**YOUR GOAL:** Some lines in the material below hold the word "قدرت". Copy all of them.

**SUPPLIED MATERIAL:**

● ● ● ● ● ● ●

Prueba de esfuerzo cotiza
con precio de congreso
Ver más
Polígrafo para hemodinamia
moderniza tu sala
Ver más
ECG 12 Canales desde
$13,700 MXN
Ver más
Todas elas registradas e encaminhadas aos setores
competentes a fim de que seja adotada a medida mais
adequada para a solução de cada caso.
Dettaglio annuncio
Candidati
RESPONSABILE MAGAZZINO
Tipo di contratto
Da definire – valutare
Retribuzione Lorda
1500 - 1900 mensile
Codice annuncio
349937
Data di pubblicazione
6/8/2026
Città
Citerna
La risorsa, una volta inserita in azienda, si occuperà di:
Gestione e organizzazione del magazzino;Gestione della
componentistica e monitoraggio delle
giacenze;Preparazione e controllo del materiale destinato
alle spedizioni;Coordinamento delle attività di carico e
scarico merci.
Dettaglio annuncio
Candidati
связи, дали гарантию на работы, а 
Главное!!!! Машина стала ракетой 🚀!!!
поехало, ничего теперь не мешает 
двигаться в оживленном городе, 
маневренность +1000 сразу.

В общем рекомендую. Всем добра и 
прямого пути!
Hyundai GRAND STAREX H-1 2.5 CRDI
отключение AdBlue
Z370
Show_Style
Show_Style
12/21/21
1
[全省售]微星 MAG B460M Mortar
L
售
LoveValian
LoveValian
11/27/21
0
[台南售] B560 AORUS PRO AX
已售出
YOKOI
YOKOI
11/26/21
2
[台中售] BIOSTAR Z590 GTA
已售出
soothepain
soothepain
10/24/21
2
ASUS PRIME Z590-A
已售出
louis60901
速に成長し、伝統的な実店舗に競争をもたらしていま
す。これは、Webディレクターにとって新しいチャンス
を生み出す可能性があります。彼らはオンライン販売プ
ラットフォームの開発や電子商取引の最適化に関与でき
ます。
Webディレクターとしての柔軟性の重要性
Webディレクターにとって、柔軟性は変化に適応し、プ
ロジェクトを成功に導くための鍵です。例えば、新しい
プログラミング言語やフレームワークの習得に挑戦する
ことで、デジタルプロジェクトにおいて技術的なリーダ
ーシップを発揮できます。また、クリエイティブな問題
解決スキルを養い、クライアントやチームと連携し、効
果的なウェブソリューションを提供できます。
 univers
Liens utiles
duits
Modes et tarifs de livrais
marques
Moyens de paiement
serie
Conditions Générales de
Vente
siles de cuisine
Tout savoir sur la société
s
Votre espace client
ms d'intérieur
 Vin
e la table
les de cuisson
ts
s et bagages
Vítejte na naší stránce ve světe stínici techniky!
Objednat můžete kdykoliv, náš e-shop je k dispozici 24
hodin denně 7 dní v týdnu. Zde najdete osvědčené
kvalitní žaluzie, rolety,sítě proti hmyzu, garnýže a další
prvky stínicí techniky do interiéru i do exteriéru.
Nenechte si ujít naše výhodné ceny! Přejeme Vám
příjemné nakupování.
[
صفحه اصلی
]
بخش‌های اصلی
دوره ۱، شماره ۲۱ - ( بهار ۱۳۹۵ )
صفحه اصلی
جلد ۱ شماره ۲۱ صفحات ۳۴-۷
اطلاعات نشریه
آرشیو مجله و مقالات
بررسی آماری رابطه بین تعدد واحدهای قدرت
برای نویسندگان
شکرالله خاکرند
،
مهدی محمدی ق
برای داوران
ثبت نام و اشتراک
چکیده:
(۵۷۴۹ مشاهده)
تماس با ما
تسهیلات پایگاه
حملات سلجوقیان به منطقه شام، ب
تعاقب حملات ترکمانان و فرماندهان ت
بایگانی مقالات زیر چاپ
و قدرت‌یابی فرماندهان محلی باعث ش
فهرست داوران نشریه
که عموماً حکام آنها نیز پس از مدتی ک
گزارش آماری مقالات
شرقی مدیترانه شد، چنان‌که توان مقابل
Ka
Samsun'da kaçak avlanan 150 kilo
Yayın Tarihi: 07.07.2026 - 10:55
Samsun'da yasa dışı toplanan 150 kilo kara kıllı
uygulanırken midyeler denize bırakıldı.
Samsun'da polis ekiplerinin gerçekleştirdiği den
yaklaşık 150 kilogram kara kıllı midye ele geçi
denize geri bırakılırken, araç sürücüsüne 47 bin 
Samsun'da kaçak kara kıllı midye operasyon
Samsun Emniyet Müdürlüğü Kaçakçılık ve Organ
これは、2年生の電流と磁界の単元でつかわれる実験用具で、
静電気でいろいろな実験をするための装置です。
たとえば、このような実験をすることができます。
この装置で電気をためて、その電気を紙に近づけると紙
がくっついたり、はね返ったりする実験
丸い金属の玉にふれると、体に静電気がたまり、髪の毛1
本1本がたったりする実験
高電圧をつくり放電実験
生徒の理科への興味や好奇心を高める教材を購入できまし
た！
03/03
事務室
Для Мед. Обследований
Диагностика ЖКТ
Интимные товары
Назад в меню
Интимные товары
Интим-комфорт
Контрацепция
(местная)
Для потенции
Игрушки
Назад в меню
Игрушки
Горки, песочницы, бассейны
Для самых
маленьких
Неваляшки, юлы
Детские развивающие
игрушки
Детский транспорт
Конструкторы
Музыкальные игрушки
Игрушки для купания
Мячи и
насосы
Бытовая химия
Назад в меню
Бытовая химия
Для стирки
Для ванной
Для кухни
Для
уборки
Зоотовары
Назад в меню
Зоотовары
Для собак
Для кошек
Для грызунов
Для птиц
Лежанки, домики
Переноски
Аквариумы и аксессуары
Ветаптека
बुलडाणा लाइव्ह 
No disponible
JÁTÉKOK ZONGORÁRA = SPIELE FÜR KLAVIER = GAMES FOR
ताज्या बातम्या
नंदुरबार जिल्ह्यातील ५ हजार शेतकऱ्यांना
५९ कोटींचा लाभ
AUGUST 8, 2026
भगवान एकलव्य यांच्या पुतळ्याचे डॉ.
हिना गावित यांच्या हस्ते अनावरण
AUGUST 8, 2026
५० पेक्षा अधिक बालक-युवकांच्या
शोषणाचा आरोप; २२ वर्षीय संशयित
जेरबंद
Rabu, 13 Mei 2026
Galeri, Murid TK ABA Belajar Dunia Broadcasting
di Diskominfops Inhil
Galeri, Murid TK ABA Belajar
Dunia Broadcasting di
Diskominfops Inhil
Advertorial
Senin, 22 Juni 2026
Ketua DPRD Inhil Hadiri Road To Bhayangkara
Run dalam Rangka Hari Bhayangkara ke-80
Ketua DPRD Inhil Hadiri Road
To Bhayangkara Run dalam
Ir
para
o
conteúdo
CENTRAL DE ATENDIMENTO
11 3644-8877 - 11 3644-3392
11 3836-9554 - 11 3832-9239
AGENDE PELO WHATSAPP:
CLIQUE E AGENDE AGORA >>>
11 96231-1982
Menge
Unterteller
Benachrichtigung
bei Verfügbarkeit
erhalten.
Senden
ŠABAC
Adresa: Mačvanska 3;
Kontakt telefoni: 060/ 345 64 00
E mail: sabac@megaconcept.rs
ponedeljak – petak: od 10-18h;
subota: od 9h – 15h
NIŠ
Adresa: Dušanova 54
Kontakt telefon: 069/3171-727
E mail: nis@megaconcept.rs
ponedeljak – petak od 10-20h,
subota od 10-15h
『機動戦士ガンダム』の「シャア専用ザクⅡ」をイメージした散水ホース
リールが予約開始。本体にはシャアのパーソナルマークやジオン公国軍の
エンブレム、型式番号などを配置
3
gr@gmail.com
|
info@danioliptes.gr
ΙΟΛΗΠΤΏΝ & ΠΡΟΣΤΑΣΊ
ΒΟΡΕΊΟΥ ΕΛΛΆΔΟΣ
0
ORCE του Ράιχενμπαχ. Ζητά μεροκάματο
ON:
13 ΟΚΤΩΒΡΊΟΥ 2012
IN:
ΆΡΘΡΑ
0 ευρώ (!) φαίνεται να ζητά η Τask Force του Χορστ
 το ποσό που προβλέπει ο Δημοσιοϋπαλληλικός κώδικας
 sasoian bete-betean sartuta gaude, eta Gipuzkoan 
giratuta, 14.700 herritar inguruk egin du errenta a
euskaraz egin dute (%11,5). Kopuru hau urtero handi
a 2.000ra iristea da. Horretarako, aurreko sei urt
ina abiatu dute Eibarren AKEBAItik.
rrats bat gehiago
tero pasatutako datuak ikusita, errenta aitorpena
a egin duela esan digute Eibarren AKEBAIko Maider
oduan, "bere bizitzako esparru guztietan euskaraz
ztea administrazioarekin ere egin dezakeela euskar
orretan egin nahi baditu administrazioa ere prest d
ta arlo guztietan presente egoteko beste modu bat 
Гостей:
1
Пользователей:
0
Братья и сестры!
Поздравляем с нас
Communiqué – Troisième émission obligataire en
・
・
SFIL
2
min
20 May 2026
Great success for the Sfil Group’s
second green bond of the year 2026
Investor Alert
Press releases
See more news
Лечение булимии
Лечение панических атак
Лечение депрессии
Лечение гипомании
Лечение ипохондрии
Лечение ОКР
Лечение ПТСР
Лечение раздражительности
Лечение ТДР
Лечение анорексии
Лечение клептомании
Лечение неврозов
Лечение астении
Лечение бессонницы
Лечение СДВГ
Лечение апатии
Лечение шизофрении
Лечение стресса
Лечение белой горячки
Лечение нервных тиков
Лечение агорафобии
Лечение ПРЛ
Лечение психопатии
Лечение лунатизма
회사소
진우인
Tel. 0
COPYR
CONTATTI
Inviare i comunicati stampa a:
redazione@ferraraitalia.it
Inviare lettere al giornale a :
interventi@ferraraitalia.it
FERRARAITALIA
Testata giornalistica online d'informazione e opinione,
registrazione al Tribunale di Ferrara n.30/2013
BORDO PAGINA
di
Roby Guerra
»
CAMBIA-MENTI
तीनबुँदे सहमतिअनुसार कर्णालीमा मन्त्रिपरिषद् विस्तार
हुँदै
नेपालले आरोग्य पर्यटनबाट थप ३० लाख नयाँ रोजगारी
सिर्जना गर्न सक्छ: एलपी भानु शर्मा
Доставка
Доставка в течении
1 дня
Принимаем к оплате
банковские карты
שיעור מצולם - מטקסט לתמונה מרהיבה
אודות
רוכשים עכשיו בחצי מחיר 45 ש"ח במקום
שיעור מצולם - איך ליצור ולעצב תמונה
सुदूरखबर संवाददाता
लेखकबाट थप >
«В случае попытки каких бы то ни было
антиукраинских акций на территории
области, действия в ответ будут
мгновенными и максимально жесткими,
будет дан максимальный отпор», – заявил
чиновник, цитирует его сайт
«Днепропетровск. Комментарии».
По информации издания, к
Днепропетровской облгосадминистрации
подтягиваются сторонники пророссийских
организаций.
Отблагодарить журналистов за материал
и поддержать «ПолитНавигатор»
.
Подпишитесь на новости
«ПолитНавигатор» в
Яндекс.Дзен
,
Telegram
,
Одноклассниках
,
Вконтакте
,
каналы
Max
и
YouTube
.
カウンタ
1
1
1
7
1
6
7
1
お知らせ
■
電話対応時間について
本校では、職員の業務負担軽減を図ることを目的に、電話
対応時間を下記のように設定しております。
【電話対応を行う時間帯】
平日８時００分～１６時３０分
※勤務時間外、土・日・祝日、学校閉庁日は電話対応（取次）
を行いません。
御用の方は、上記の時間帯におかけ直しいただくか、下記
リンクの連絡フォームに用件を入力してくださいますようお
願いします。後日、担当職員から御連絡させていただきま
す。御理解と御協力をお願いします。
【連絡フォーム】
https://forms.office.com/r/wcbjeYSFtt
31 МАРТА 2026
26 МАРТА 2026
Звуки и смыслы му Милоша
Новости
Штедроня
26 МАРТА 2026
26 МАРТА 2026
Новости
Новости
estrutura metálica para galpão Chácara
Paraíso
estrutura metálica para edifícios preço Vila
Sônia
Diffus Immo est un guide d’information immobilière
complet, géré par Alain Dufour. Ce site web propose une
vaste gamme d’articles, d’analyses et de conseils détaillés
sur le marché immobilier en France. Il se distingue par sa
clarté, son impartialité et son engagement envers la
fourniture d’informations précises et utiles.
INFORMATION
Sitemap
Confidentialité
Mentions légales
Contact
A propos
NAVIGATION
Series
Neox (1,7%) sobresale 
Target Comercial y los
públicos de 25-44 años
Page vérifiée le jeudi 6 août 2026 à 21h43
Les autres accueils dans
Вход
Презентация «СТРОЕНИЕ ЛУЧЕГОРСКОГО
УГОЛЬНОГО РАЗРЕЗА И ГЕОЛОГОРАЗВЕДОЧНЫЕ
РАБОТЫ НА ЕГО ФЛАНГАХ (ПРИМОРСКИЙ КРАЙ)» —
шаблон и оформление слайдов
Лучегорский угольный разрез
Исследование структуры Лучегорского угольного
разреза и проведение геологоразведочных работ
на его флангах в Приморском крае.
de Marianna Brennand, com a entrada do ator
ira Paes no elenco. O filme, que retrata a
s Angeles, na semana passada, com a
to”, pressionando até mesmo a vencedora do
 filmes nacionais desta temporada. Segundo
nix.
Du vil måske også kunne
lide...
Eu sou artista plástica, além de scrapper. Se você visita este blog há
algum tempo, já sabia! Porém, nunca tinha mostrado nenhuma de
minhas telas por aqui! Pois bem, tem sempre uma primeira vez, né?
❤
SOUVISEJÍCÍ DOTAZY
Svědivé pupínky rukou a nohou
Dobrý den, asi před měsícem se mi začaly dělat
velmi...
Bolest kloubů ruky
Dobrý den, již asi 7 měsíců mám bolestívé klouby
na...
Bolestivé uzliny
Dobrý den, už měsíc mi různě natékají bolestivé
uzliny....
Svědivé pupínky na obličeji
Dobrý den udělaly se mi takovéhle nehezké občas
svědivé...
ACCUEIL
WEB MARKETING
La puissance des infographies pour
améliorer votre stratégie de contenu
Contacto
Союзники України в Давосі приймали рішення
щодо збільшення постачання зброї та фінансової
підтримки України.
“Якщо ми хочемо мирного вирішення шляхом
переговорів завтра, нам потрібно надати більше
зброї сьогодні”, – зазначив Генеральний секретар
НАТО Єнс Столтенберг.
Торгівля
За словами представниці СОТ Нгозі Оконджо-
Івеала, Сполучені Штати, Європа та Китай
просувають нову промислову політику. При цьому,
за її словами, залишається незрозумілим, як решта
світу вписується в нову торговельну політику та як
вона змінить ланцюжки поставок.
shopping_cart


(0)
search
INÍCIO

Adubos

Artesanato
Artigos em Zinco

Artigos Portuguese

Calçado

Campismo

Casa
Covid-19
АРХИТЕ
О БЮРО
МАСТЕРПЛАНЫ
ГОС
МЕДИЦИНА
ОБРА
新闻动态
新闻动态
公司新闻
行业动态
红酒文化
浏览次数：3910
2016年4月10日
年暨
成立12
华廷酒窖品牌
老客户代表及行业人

● ● ● ● ● ● ●

**WRITTEN SOLUTION:**
بررسی آماری رابطه بین تعدد واحدهای قدرت
و قدرت‌یابی فرماندهان محلی باعث ش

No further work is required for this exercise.